After finishing off our ASP.NET, SQL, and ExcelWriter training, the Technical Services Interns were given a project to create a proof of concept involving the dynamic generation of internal reports. We would use our new SQL knowledge to pull data from a customer relations database (Microsoft CRM), our ExcelWriter knowledge to create a rich Excel report from that data, and our ASP.NET skills to create a Web Form whereby users could constrain the reports they received. The reports would then be ported into SharePoint webparts. The reports were split into three categories:
- Renewal Forecast
- Case Distribution
- Customer Activity
This post addresses the first of these reports. The Renewal Forecast report gives a company’s Sales and Support departments insight into customer contracts coming up for renewal.
The purpose of this report is to provide a detailed overview of customers’ support contracts that are nearing expiration so employees can better manage the renewal process. The front-end in SharePoint is customizable so the report is generated completely dynamically and populated using queries from CRM. It is all ASP.NET code and uses a very sharp looking jQuery datepicker. Of course, the report generation is handled nicely using an ExcelWriter template. Not a current ExcelWriter user? No problem: you can download a free evaluation and follow along!
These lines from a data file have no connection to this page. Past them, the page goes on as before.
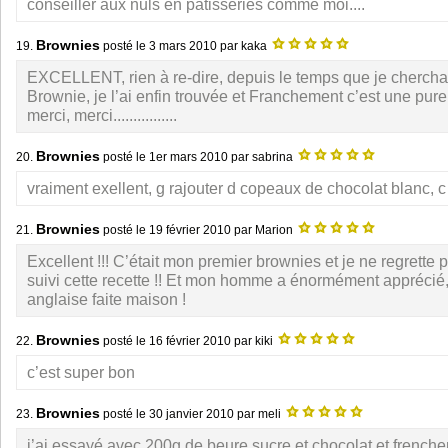
conseiller aux nuls en patisseries comme moi....
Brownies
19.
posté le
3 mars 2010
par kaka
EXCELLENT, rien à re-dire, depuis le temps que je chercha
Brownie, je l’ai enfin trouvée et Franchement c’est une pure
merci, merci................
Brownies
20.
posté le
1er mars 2010
par sabrina
vraiment exellent, g rajouter d copeaux de chocolat blanc, c
Brownies
21.
posté le
19 février 2010
par Marion
Excellent !!! C’était mon premier brownies et je ne regrette p
suivi cette recette !! Et mon homme a énormément apprécié
anglaise faite maison !
Brownies
22.
posté le
16 février 2010
par kiki
c’est super bon
Brownies
23.
posté le
30 janvier 2010
par meli
j’ai essayé avec 200g de beure,sucre et chocolat et frenche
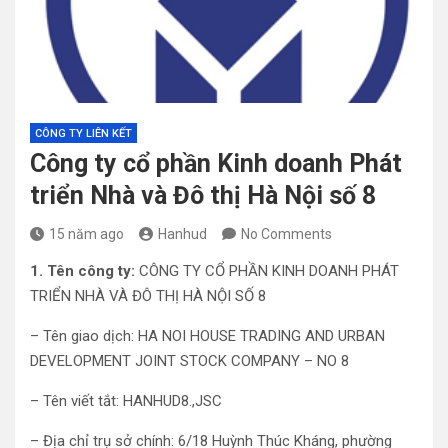
CÔNG TY LIÊN KẾT
Công ty cổ phần Kinh doanh Phát
triển Nhà và Đô thị Hà Nội số 8
15 năm ago
Hanhud
No Comments
1. Tên công ty:
CÔNG TY CỔ PHẦN KINH DOANH PHÁT
TRIỂN NHÀ VÀ ĐÔ THỊ HÀ NỘI SỐ 8
– Tên giao dịch: HA NOI HOUSE TRADING AND URBAN
DEVELOPMENT JOINT STOCK COMPANY – NO 8
– Tên viết tắt: HANHUD8.,JSC
– Địa chỉ trụ sở chính: 6/18 Huỳnh Thúc Kháng, phường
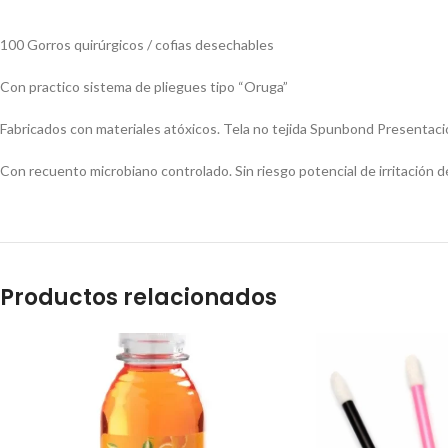
100 Gorros quirúrgicos / cofias desechables
Con practico sistema de pliegues tipo “Oruga”
Fabricados con materiales atóxicos. Tela no tejida Spunbond Presentación G
Con recuento microbiano controlado. Sin riesgo potencial de irritación dé
Productos relacionados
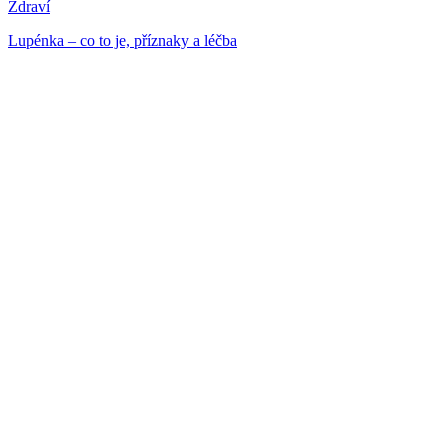
Zdraví
Lupénka – co to je, příznaky a léčba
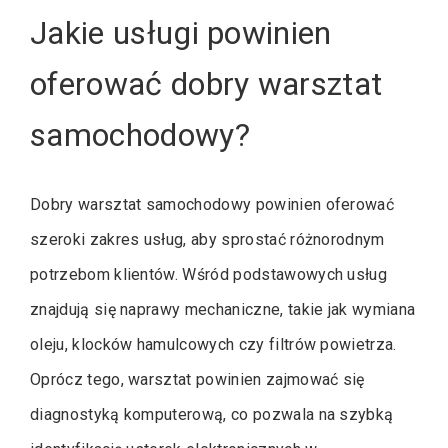
Jakie usługi powinien
oferować dobry warsztat
samochodowy?
Dobry warsztat samochodowy powinien oferować
szeroki zakres usług, aby sprostać różnorodnym
potrzebom klientów. Wśród podstawowych usług
znajdują się naprawy mechaniczne, takie jak wymiana
oleju, klocków hamulcowych czy filtrów powietrza.
Oprócz tego, warsztat powinien zajmować się
diagnostyką komputerową, co pozwala na szybką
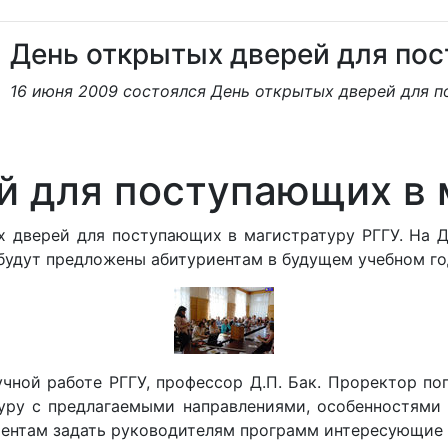
День открытых дверей для пос
16 июня 2009 состоялся День открытых дверей для п
й для поступающих в 
х дверей для поступающих в магистратуру РГГУ. На 
будут предложены абитуриентам в будущем учебном го
ной работе РГГУ, профессор Д.П. Бак. Проректор поп
уру с предлагаемыми направлениями, особенностями 
иентам задать руководителям программ интересующие 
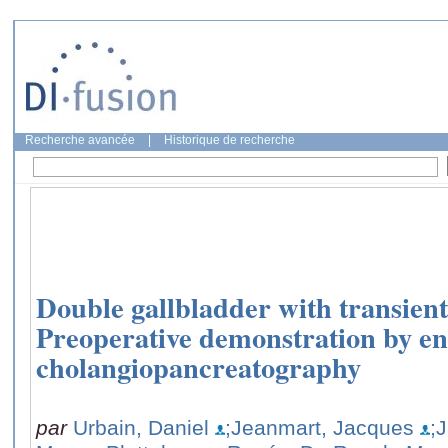
Recherche avancée
|
Historique de recherche
Double gallbladder with transient 
Preoperative demonstration by en
cholangiopancreatography
par
Urbain, Daniel
;Jeanmart, Jacques
;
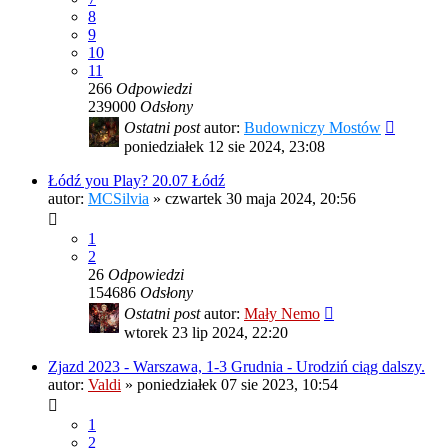
8
9
10
11
266
Odpowiedzi
239000
Odsłony
Ostatni post
autor:
Budowniczy Mostów
poniedziałek 12 sie 2024, 23:08
Łódź you Play? 20.07 Łódź
autor:
MCSilvia
»
czwartek 30 maja 2024, 20:56
1
2
26
Odpowiedzi
154686
Odsłony
Ostatni post
autor:
Mały Nemo
wtorek 23 lip 2024, 22:20
Zjazd 2023 - Warszawa, 1-3 Grudnia - Urodziń ciąg dalszy.
autor:
Valdi
»
poniedziałek 07 sie 2023, 10:54
1
2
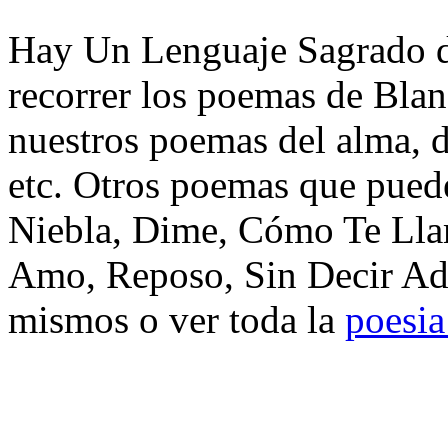
Hay Un Lenguaje Sagrado d
recorrer los poemas de Bla
nuestros poemas del alma, d
etc. Otros poemas que puede
Niebla, Dime, Cómo Te Lla
Amo, Reposo, Sin Decir Adi
mismos o ver toda la
poesia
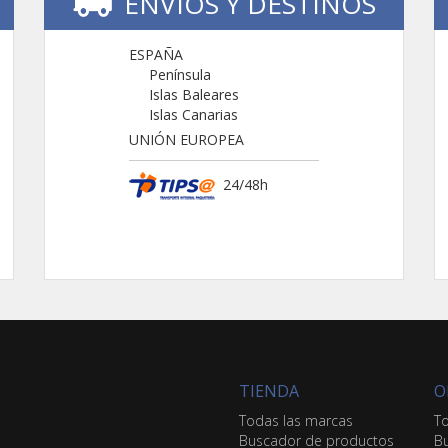
ENVIOS Y DESTINOS
ESPAÑA
Península
Islas Baleares
Islas Canarias
UNIÓN EUROPEA
24/48h
TIENDA
O
Todas las marcas
To
Buscador de productos
Bu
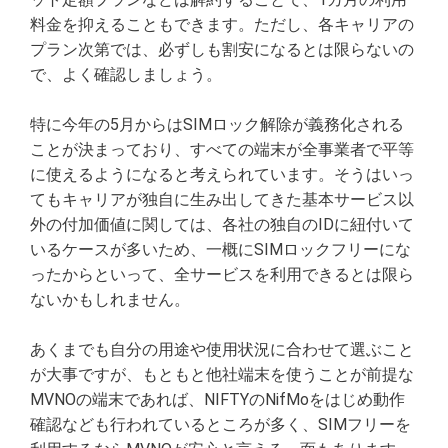
料金を抑えることもできます。ただし、各キャリアの
プラン次第では、必ずしも割安になるとは限らないの
で、よく確認しましょう。
特に今年の5月からはSIMロック解除が義務化される
ことが決まっており、すべての端末が全事業者で平等
に使えるようになると考えられています。そうはいっ
てもキャリアが独自に生み出してきた基本サービス以
外の付加価値に関しては、各社の独自のIDに紐付いて
いるケースが多いため、一概にSIMロックフリーにな
ったからといって、全サービスを利用できるとは限ら
ないかもしれません。
あくまでも自分の用途や使用状況に合わせて選ぶこと
が大事ですが、もともと他社端末を使うことが前提な
MVNOの端末であれば、NIFTYのNifMoをはじめ動作
確認なども行われているところが多く、SIMフリーを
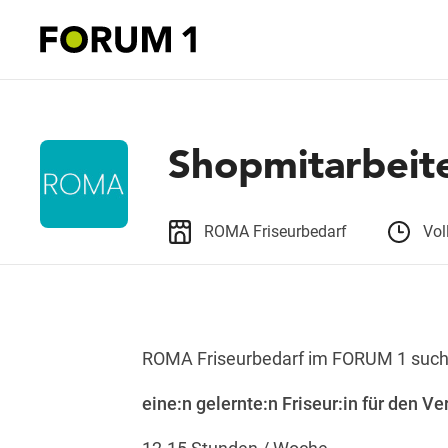
Shopmitarbeite
ROMA Friseurbedarf
Vol
ROMA Friseurbedarf im FORUM 1 such
eine:n gelernte:n Friseur:in für den Ve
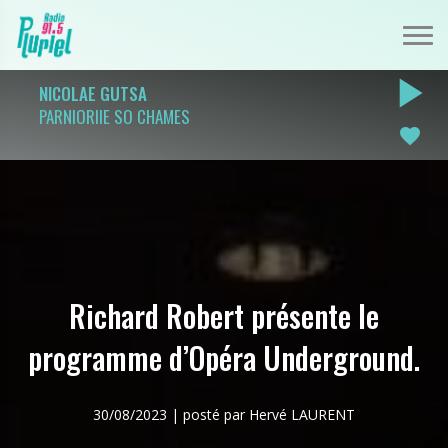
play_arrow
NICOLAE GUTSA
PARNIORIIE SO CHAMES
favorite
Richard Robert présente le
programme d’Opéra Underground.
30/08/2023 | posté par Hervé LAURENT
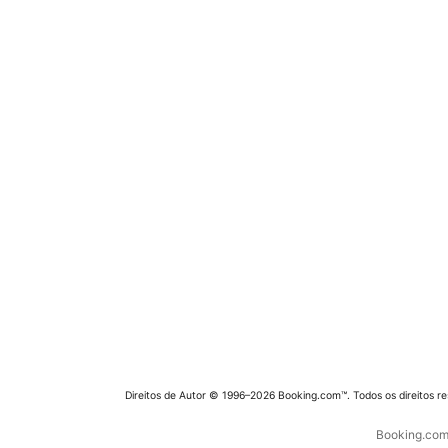
Direitos de Autor © 1996–2026 Booking.com™. Todos os direitos r
Booking.com 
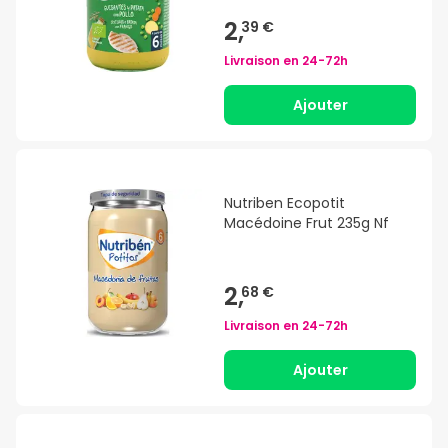
2,
39 €
Livraison en
24-72h
Ajouter
Nutriben Ecopotit
Macédoine Frut 235g Nf
2,
68 €
Livraison en
24-72h
Ajouter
The web form below started as simple ASP.NET web controls – a calendar, ListBoxes, a textfield, and a lonesome button. Initially, the ListBoxes were hardcoded but later when I started digging into SQL, I dynamically populated the lists using the CRM fields. The ugly default calendar quickly got replaced too. The textfield with the date pops up a nice miniature calendar to pick the end date. And all of these controls without postback! Oh, the wonders of AJAX and jQuery.
SharePoint front end. Contract Owner names have been redacted for privacy.
Next, the body of the report with detailed views of all the queried contracts. It portrays all the needed information at a glance and even features clickable links direct to the contracts, opportunities, and contacts in CRM. Honestly, the hardest part about creating this page was the formatting and picking the necessary data. Grouping and nesting using ExcelWriter template made displaying all the information and totals grouped by month a very straightforward process. An outline of the steps taken to produce this report is as such:
- Make the ExcelWriter template in Excel to make the formatting nice and pretty.
- Write the query to pull the necessary data into a monstrous data table.
- Tie the data table into ExcelWriter with C#.
- Connect the backend code to the front end interface (make the button functional).
- Rinse and repeat steps 1-3 until the desired report is generated.
[Main report page. All names are fictional and data has been redacted.]
The final part of the Renewal Forecast was the summary sheet for the report itself. At first, it seemed easy using Excel’s built in functionality to reference and calculate based on the main body of the report but since the report is generated dynamically, this was not possible. So unfortunately, this required another query, but was very important for insight into renewals. After debugging some filtering issues and tracking down duplication culprits (legacy joins…) the summary was born:
[Renewal Forecast summary sheet. Again, all data has been redacted.]